Lui risponde raccontando che sono stati tutti eventi provocati dalla lotta tra la “fazione vaticana” della quale afferma di avere fatto parte e la fazione opposta. E che s’è risolto a vuotare il sacco e “dire la verità” convinto che l’elezione di un “Papa non curiale” come Francesco avrebbe indotto i suoi antichi sodali e complici a farsi avanti anche loro.
Ma che siano motivazioni che non vale neppure la pena di commentare lo dimostra in particolare il suo ostinato rifiuto di fare i nomi degli asseriti sodali e complici. Lo dimostra anche la frase utilizzata per spiegare la sua omertà: “i magistrati non mi hanno fatto le domande giuste”.
Perché Accetti dunque gioca col fuoco, evitando accuratamente di bruciarsi? Il suo comportamento fa venire in mente la figura di Raskolnikov, il protagonista del romanzo “Delitto e castigo” del grande romanziere russo Fëdor Dostoevskij. Autore di due delitti, roso dai rimorsi e dall’angoscia e spinto dall’amore di una donna, Raskolnikov alla fine tra mille tormenti trova la forza di costituirsi e di accettare la condanna conseguente.
Accetti invece si affaccia sull’orlo dell’abisso, ma poi si ritrae. Somiglia piuttosto a un esibizionista sfrontato che vuole però farla franca.

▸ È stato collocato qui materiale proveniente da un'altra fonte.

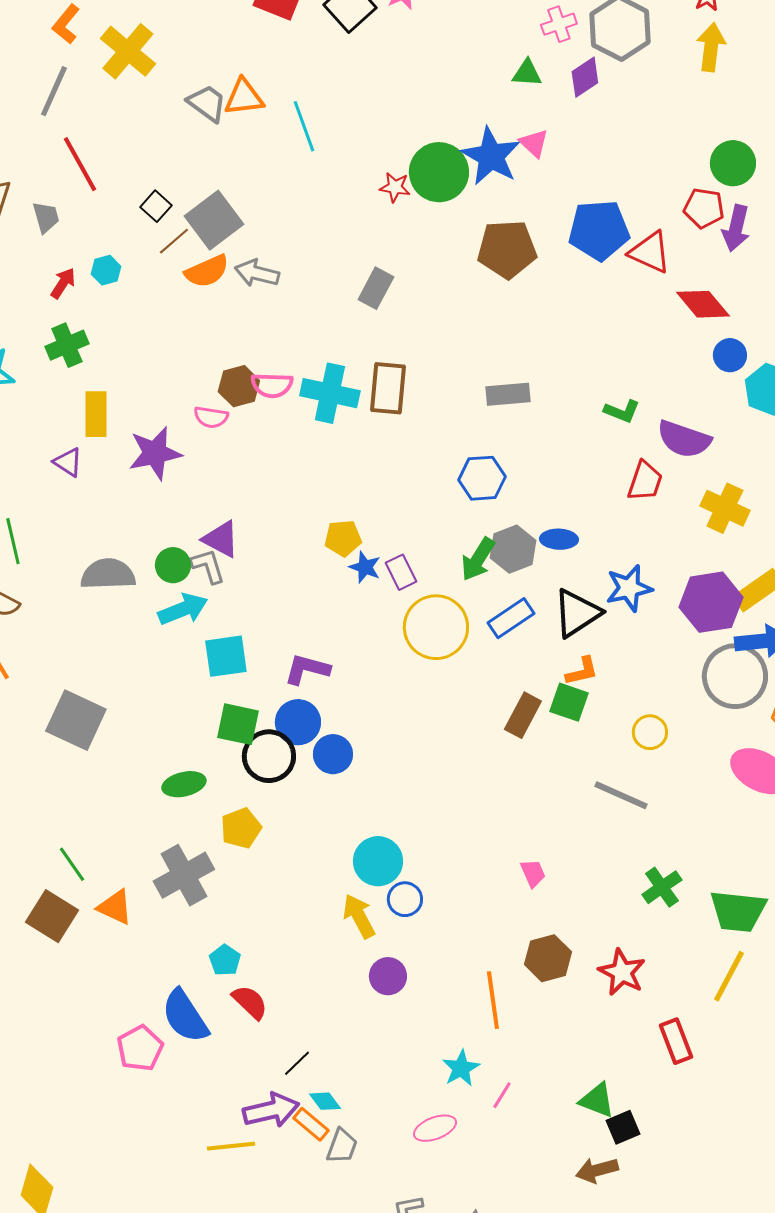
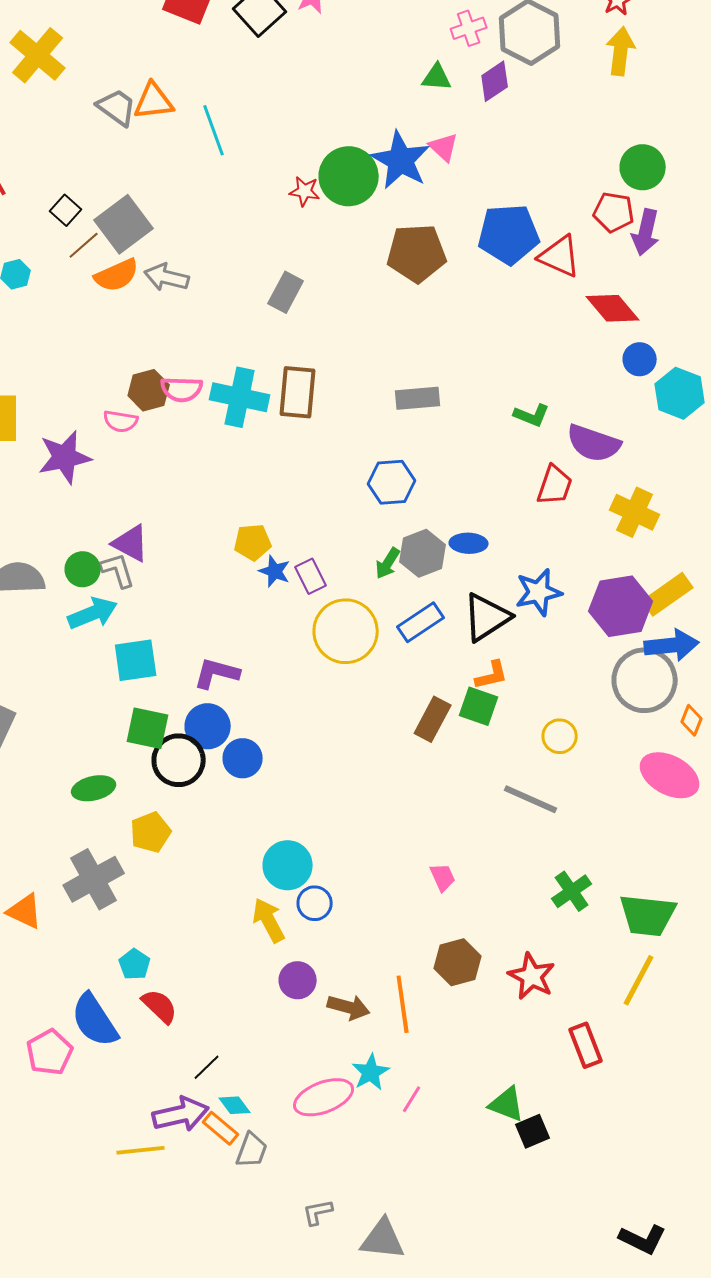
green arrow: (478, 559) -> (388, 563), size x0.7
pink ellipse: (435, 1128) -> (324, 1097), moved, size x1.4
brown arrow: (597, 1170) -> (349, 1007), moved, turned -150

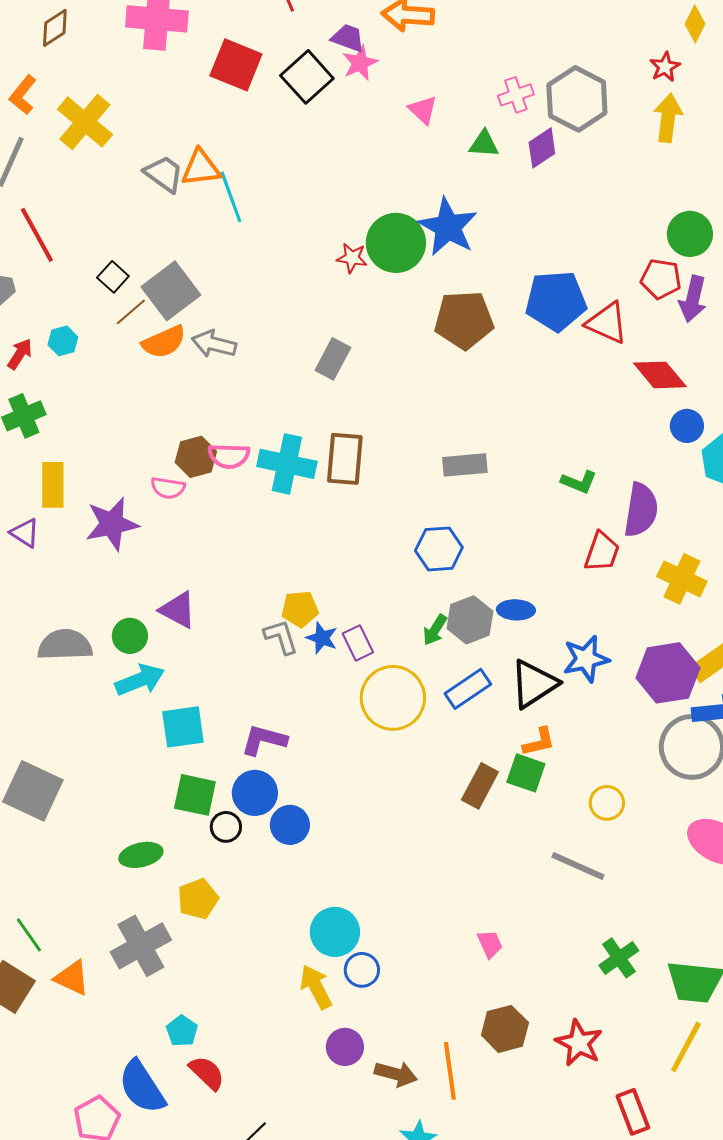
cyan line: (214, 130) -> (231, 197), moved
pink triangle: (444, 147) -> (423, 110), moved
purple semicircle: (594, 443) -> (641, 510), turned -100
gray L-shape: (118, 570) -> (281, 637), moved
black circle: (179, 760) -> (226, 827), size x0.6

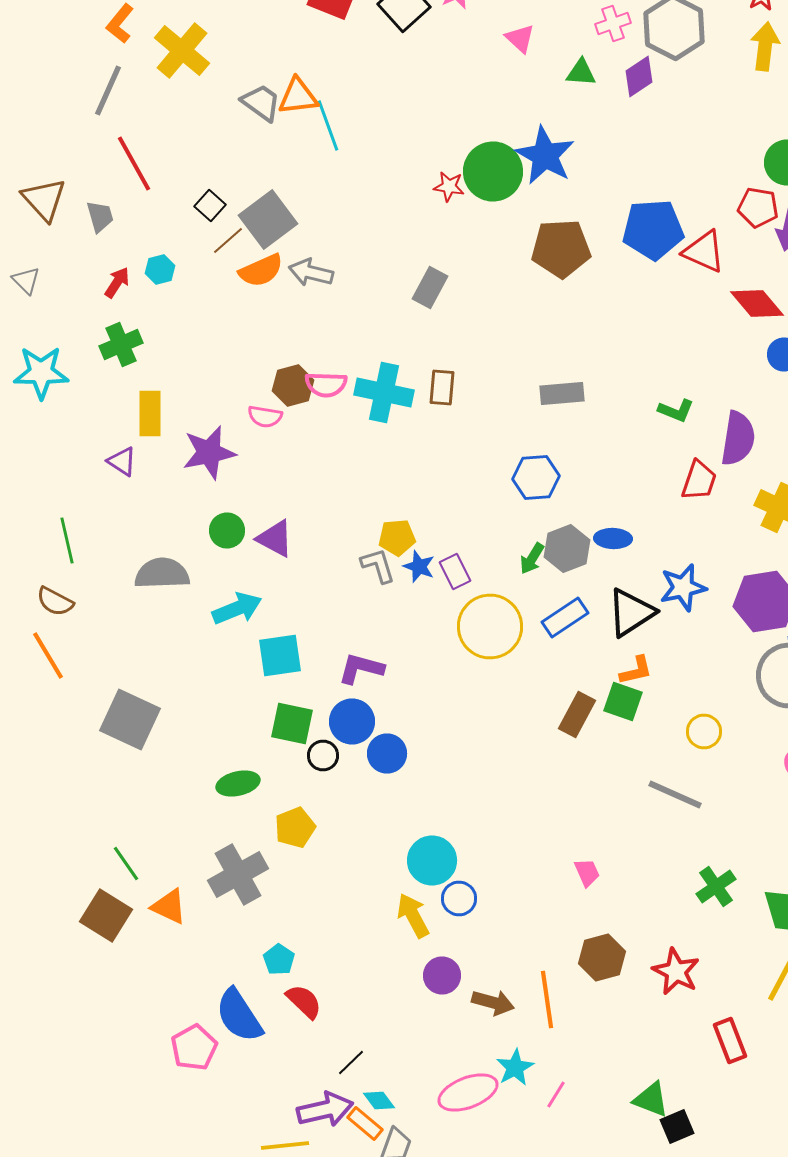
brown rectangle: (345, 459) -> (442, 388), size x0.7
green circle: (130, 636) -> (227, 530), moved

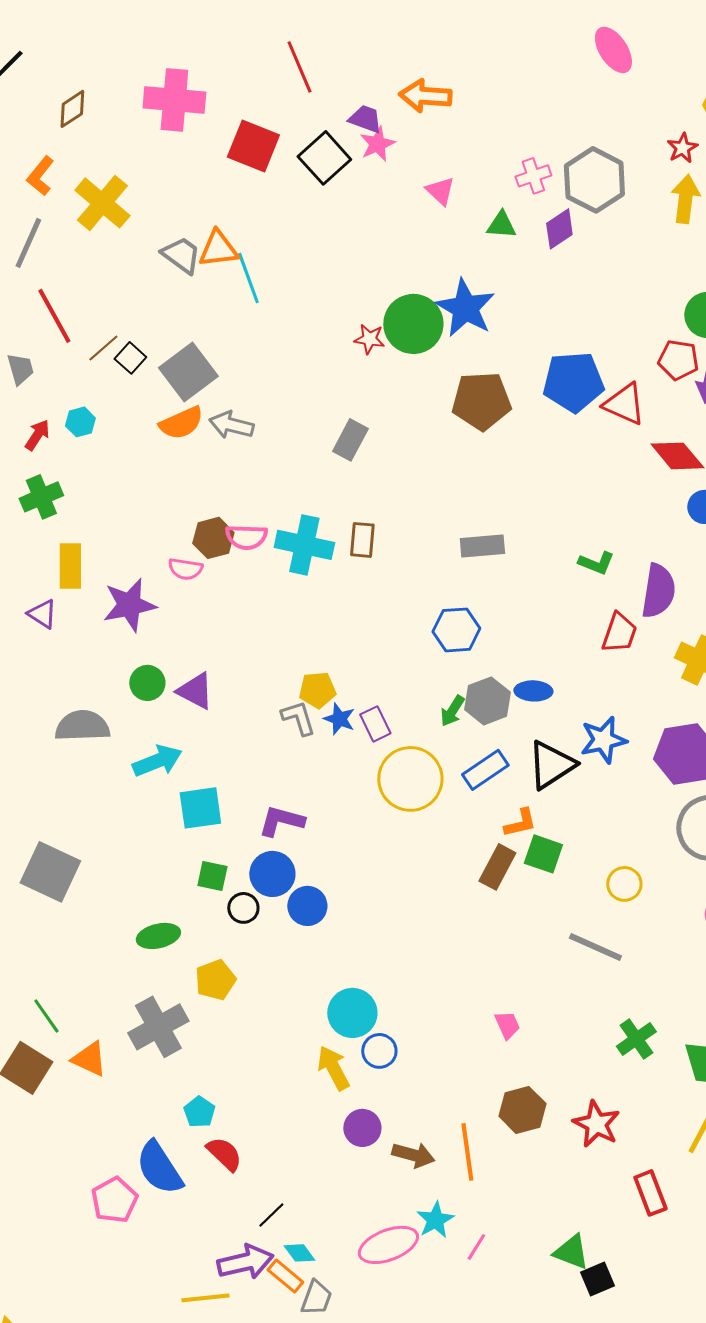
brown line: (228, 240) -> (103, 348), moved
orange L-shape: (636, 670) -> (520, 823), moved
green square: (292, 724) -> (212, 876), size x0.7

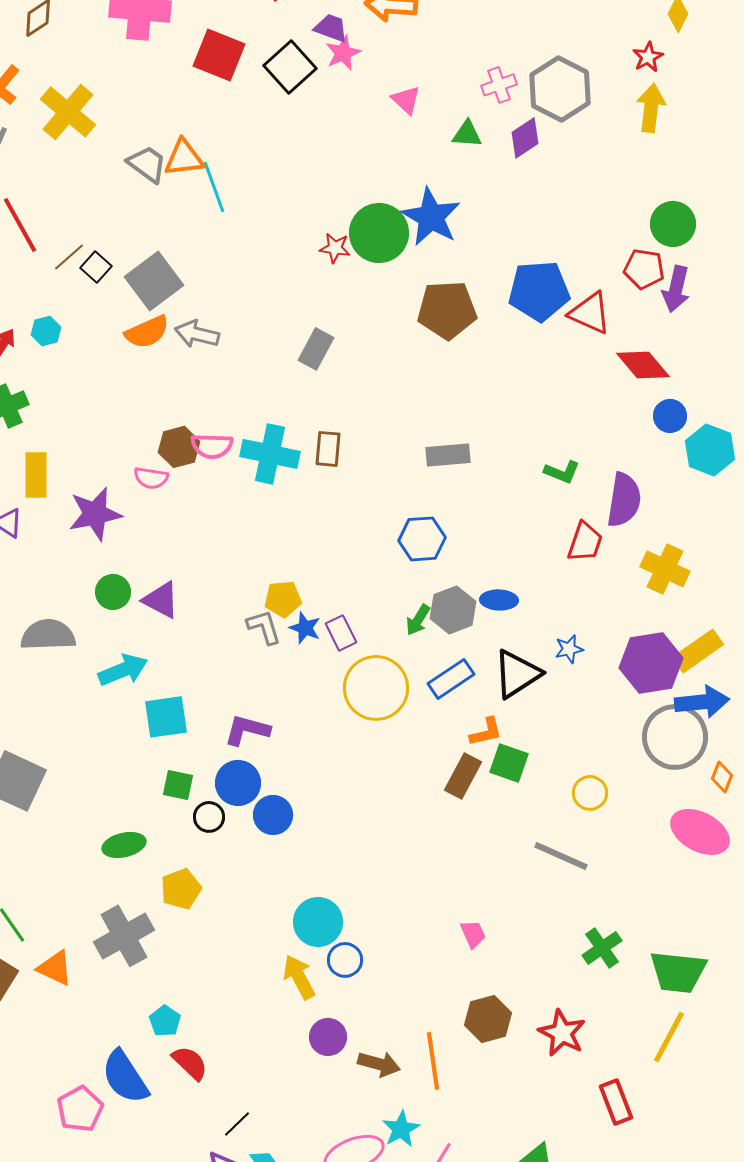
blue star: (603, 740) -> (569, 649), size x0.6

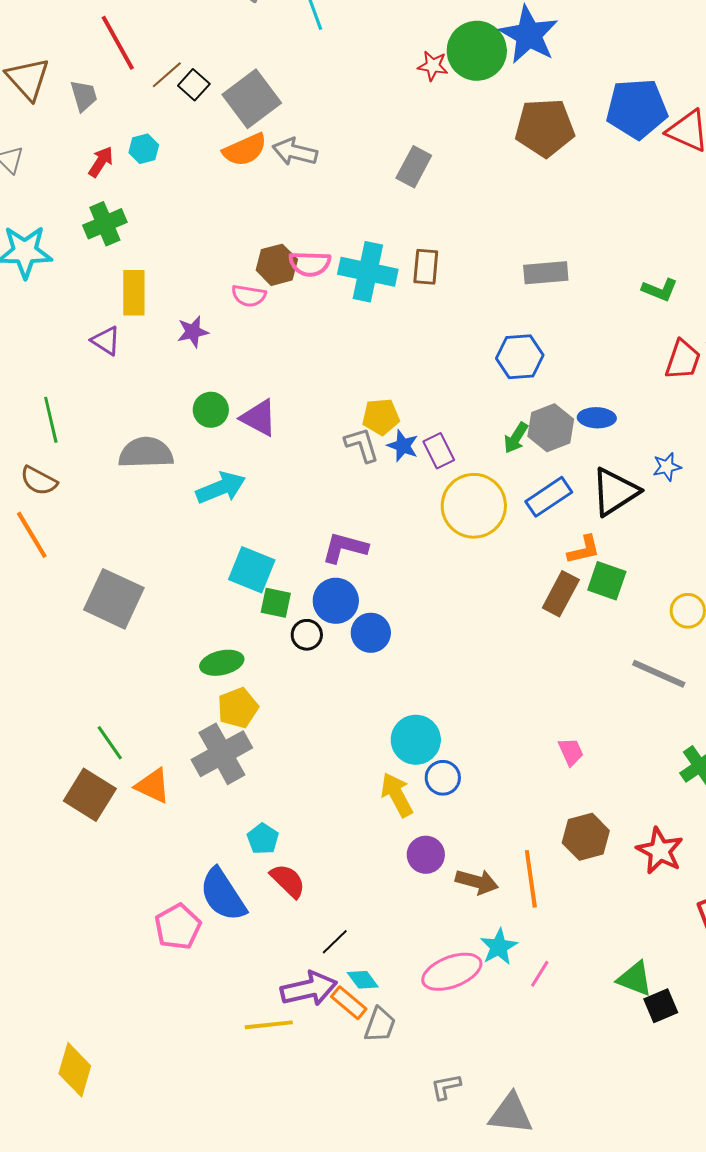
purple star: (95, 514) -> (193, 332), size x0.6
cyan square: (166, 717) -> (252, 570), moved, turned 30
yellow pentagon: (181, 889) -> (238, 708), moved

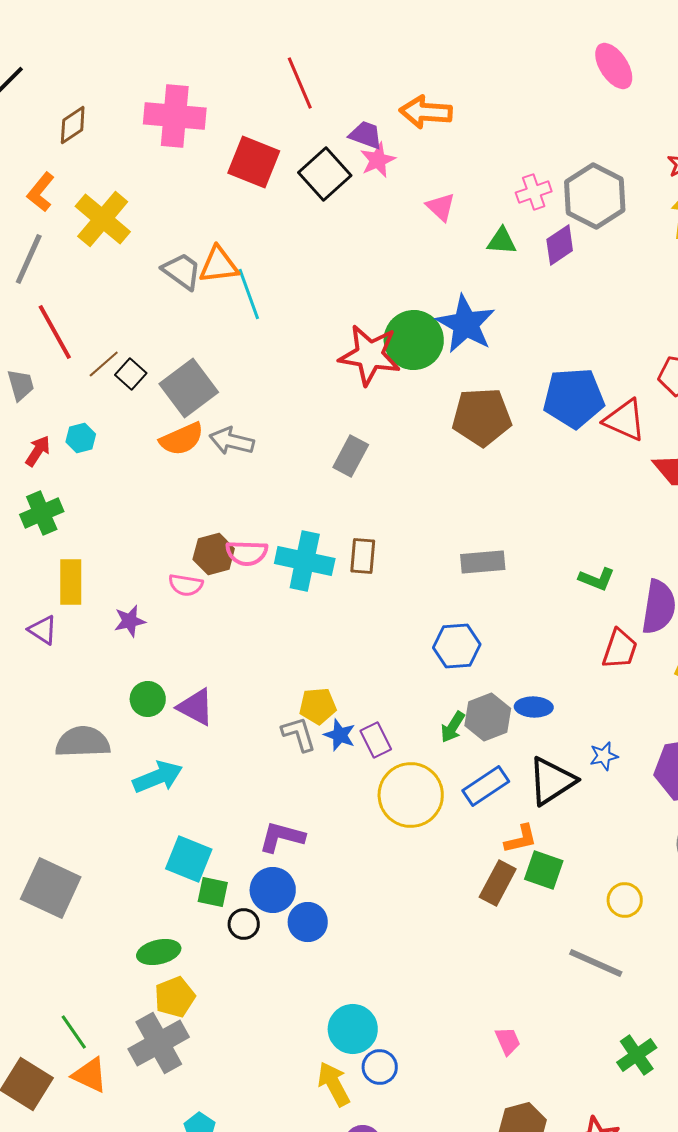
red star: (433, 66) -> (370, 355), size x2.0
green line: (110, 743) -> (74, 1032), moved

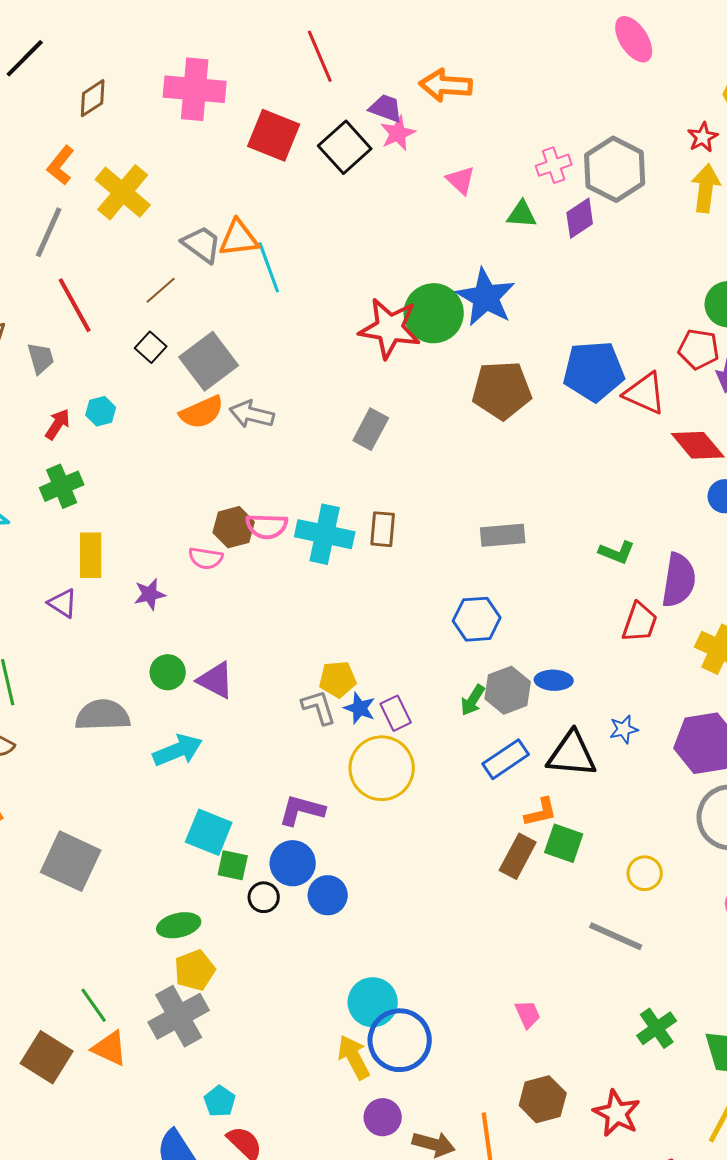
brown line: (104, 364) -> (161, 290), moved
black triangle: (552, 781) -> (572, 754), turned 38
yellow circle: (411, 795) -> (382, 768), moved
blue circle: (380, 1067) -> (400, 1040), size x1.8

A chi anziché avere la forza di espiare accettando la condanna per le sue colpe preferisce l’effimera fama del furbo che facendo l’occhiolino a chi lo ascolta racconta sì i suoi vecchi delitti, ma dandone versioni addomesticate e da miles gloriosus.
Insomma, per dirla alla romana, il Raskolnikov de nojantri. Meglio passare per mitomane che rischiare di passare per serial killer”.